Here is a summary of what she found: Since the winter's first snow, Trainmaster Cliff Kailey has been bucking up against snowbanks from wedge and rotary plows with up to 10 crews (20 men) of men under his direction. When the storm first hit in November, the trainmaster and crew boarded a wedge and pushed open snowdrifts into Denver, just ahead of mainline trains. Railroaders found the snow averaged a depth of 8 feet deep and in some cuts, the snow was as high as 25 feet.

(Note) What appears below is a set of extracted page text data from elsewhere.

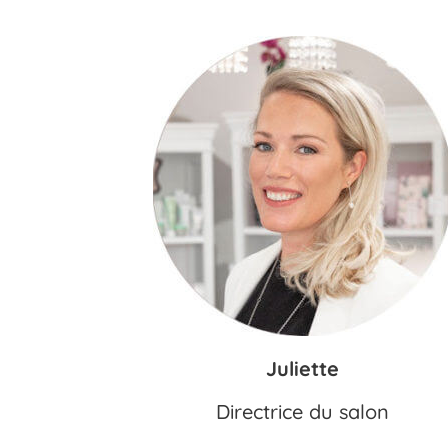
Juliette
Directrice du salon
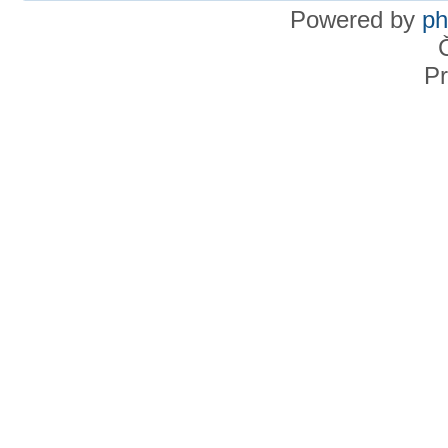
Powered by
p
Pr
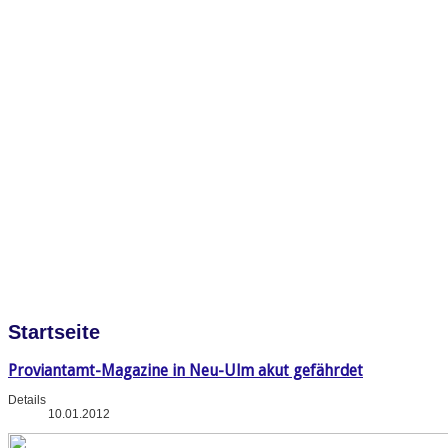
Startseite
Proviantamt-Magazine in Neu-Ulm akut gefährdet
Details
10.01.2012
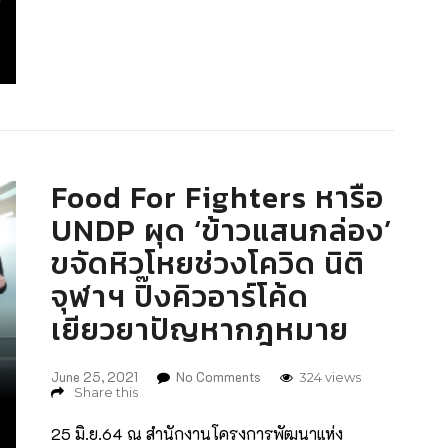
Chula Zero Waste ให้บรรลุเป้าหมาย SDG 12
และมีผู้ต้องถูกกักตัวได้รับความเดือดร้อนเป็นแรม
แผนการบริโภคและการผลิตที่ยั่งยืนตามที่ได้รับคำ
เดือน จึงทำให้หลายฝ่ายจำต้องยื่นมือเข้ามาให้ความ
แนะนำจากสำนักงานโครงการพัฒนาแห่ง
ช่วยเหลืออย่างต่อเนื่อง รวมถึงภารกิจ “ข้าวแสน
สหประชาชาติ (UNDP) นายกอปร ลิ้มสุวรรณ
กล่อง” โดยเครือข่าย Food For Fighters ที่ได้ร่วมส่ง
หัวหน้าภารกิจการจัดการสิ่งแวดล้อม สำนักบริหาร
อาหารกล่องและถุงยังชีพอุ้มกว่า 40 ชุมชนรอบ
ระบบกายภาพ จุฬาฯ กล่าวว่า “Food For Fighters
บริเวณนี้ เมื่อสถานการณ์ยังคงไม่สู้ดีและยังไม่มีทีท่า
ดำเนินภารกิจข้าวแสนกล่องโดยใส่ใจเรื่องสิ่ง
ว่าจะจบลงได้ในเร็ววัน ยิ่งนานวันคนที่ต้องการความ
แวดล้อมดีอยู่แล้ว ดังจะเห็นได้จากการขอความร่วม
ช่วยเหลือยิ่งมากขึ้นคล้ายการเติมเกลือลงใน
Food For Fighters หารือ
มือให้ผู้บริจาคอาหารกล่องเลือกใช้วัสดุรักษ์โลกอย่าง
มหาสมุทร แม้ทุกงานเลี้ยงย่อมมีวันเลิกรา แต่ความ
UNDP ผุด ‘ข้าวแสนกล่อง’
กล่องกระดาษ กล่องไบโอพลาสติก เป็นบรรจุภัณฑ์
หิวโหยของคนต้องกักตัวในชุมชนคลองเตยยังไม่ลด
ขจัดหิวโหยช่วงโควิด นิติ
หลีกเลี่ยงการใช้กล่องโฟม และรณรงค์ไม่ใส่ช้อน
ลง ท่าทีและเรื่องราวที่ครูประทีปได้ส่งผ่านการพูดคุย
พลาสติกในกล่องข้าวเพราะผู้กักตัวที่บ้านมีช้อนส้อม
กับเราในวันนี้จึงตอกย้ำว่า “ข้าวแสนกล่อง” ที่ส่งข้าว
จุฬาฯ ปิ๊งคิวอาร์โค้ด
อยู่แล้ว ทำให้ลดใช้ช้อนพลาสสิกไปได้นับแสนคัน
ให้ชุมชนไปแล้วเกือบ 2 แสนกล่องนั้น ยังยุติภารกิจ
เยียวยาปัญหากฎหมาย
และที่น่าประทับใจคืออาหารที่นำส่งให้กับแพทย์
ไม่ได้แม้จะเคยขยายเวลาเปิดรับบริจาคมาแล้วครั้ง
พยาบาลที่ รพ.สนามนั้น จะใช้ปิ่นโตที่สามารถล้าง
หนึ่ง แต่ สนจ. […]
ทำความสะอาดและนำกลับมาใช้ใหม่ได้ นอกจากนี้
June 25, 2021
No Comments
324 views
Share this
ยังมีความพิเศษที่ถุงยังชีพที่นี่ใช้ถุงพลาสติกจากมัน
สำปะหลังที่ย่อยสลายได้ตามธรรมชาติ แต่อย่างไรก็ดี
25 มิ.ย.64 ณ สำนักงานโครงการพัฒนาแห่ง
อยากฝากให้ผู้ดำเนินโครงการติดตามและให้ความรู้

To appreciate the time and effort, the branch line to St. Francis, Kansas required 10 crews, several steam engines and a plow, five days and nights to open. The chief dispatcher for the McCook, Nebraska division kept carloads of coal moving to service these specialty crews. A dining car with a cook and a waiter from Denver, served free meals to the crews as they came off their 8-hour shifts in the sub-zero weather. A sleeper car was provided so they could sleep while the next crew continued the battle against the snow and ice.
When the exhausted Trainmaster and his crew arrived in McCook, they were met with the message: "St. Francis line blocked again." The men rested up and returned to re-open the St. Francis branch line, determined to beat this blizzard. But there had been a thaw and re-freeze, resulting in heavy ice on the tracks. The snowplow derailed. Trainmaster Kailey decided a new tactic was in order -- dynamite.

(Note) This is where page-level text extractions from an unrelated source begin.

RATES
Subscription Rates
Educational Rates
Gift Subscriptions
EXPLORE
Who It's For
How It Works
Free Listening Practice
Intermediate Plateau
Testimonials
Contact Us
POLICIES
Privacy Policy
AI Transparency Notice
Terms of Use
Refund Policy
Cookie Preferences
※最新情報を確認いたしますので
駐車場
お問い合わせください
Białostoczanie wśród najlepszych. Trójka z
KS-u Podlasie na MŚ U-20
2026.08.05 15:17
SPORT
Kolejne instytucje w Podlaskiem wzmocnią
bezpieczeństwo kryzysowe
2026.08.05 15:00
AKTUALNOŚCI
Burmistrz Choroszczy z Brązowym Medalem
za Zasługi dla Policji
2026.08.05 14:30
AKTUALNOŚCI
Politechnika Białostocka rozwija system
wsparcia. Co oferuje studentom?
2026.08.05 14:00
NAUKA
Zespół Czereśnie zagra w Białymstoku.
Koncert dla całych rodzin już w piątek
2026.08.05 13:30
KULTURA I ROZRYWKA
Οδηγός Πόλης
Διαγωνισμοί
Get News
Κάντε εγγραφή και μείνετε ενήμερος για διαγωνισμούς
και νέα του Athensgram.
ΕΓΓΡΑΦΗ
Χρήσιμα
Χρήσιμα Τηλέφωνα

"As far as I know, we were the first to use this explosive to open ice-rimmed railroad lines," the trainmaster said. "We got a man from Norton, Kansas to handle the sticks. On most of the cuts, it took about 5 sticks of dynamite to blow the snow out."

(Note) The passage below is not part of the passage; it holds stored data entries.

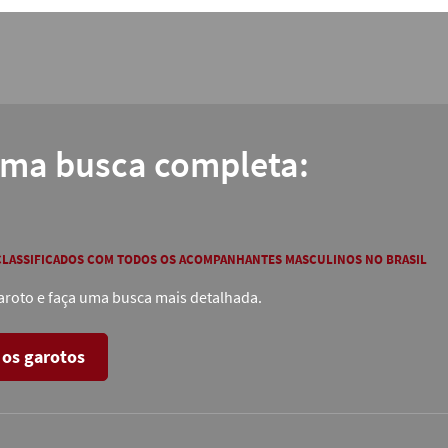
uma busca completa:
 CLASSIFICADOS COM TODOS OS ACOMPANHANTES MASCULINOS NO BRASIL
roto e faça uma busca mais detalhada.
 os garotos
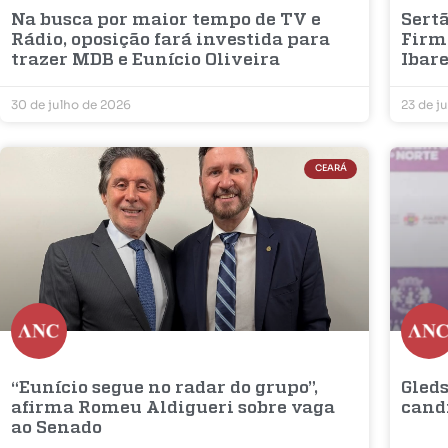
Na busca por maior tempo de TV e
Sertã
Rádio, oposição fará investida para
Firm
trazer MDB e Eunício Oliveira
Ibar
30 de julho de 2026
23 de j
CEARÁ
“Eunício segue no radar do grupo”,
Gleds
afirma Romeu Aldigueri sobre vaga
cand
ao Senado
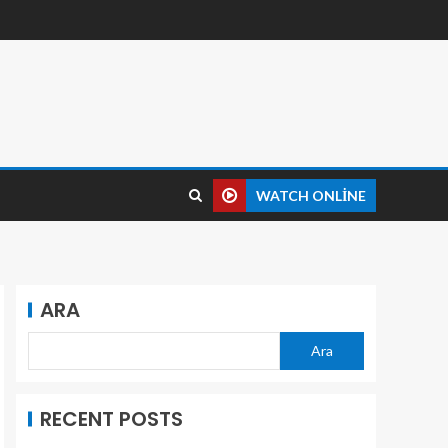
WATCH ONLINE
ARA
Ara
RECENT POSTS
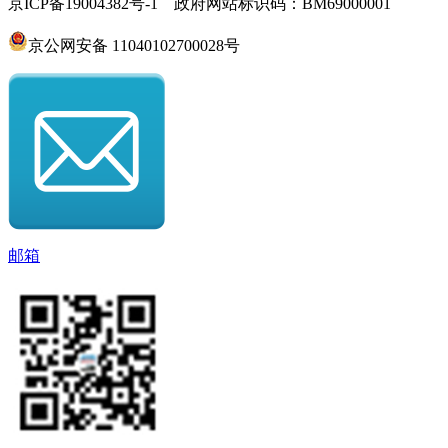
京ICP备19004382号-1 政府网站标识码：BM69000001
京公网安备 11040102700028号
邮箱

When asked how loud the explosion was, Trainmaster Kailey replied, "There was just a cracking sound as the snow just went up and down."
Post-hole diggers were used to make the holes in which the sticks of dynamite were packed. Two WWII veterans were involved with the using explosives; Robert Hassler and the trainmaster's son, Bob Kailey. Mr. Hassler had served with a railroad battalion overseas while Mr. Kailey was a captain with the Army Engineers of General Patton's army.
To appreciate what it took to clear a set of tracks, imagine the rotary plow's fanwheel blowing a cloud of snow 40 feet in all directions. In the cab above the whirling plow sat the trainmaster and two road foremen, directing operations. An open window let in snow from the plow, which would land on those inside. On one occasion, the trainmaster's glasses froze to his nose. In addition, an engineer and 2 firemen were kept busy stoking coal to maintain the steam that furnished both motive power and heat.
In the end, it took 31 days to completely open the Republican City - Oberlin branch line. A wedge plow was used to buck off the snowdrifts until stopped by ice-coated rails. At this point, a bulldozer tractor would scrape the ice which then enabled the rotary plows to move along the tracks.